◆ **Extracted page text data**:
☆ ☆ ☆ ☆ ☆

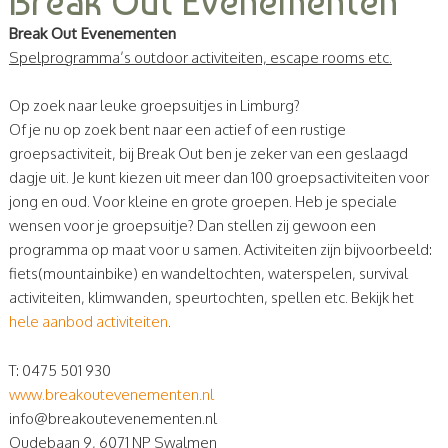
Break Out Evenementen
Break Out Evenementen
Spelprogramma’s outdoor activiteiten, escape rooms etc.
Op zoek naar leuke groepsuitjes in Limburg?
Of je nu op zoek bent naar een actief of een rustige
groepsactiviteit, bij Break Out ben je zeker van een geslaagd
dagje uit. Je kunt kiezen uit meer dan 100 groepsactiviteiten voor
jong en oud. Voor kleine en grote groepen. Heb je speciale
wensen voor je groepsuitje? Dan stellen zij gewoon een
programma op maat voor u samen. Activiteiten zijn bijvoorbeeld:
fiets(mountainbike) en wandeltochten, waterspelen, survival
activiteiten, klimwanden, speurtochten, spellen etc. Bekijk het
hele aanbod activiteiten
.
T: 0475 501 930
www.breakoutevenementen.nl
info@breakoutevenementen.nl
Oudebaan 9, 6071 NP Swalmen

☆ ☆ ☆ ☆ ☆

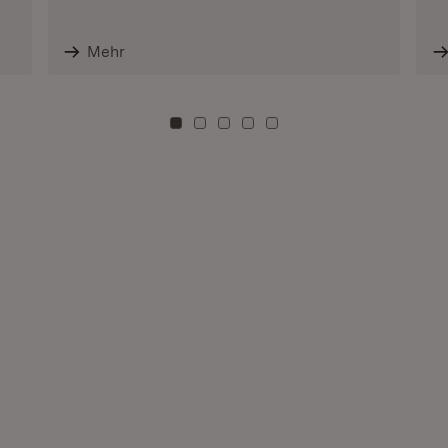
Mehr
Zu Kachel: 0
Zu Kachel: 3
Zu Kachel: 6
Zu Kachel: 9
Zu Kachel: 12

☆ ☆ ☆ ☆ ☆

◆ **WHAT TO WORK ON**:
From the records above, retype only the lines starting at the line that contains "groepsactiviteit, bij Break" and ending at the line that contains "wensen voor je", both included.

◆ **RESULT OF THE EXERCISE**:
groepsactiviteit, bij Break Out ben je zeker van een geslaagd
dagje uit. Je kunt kiezen uit meer dan 100 groepsactiviteiten voor
jong en oud. Voor kleine en grote groepen. Heb je speciale
wensen voor je groepsuitje? Dan stellen zij gewoon een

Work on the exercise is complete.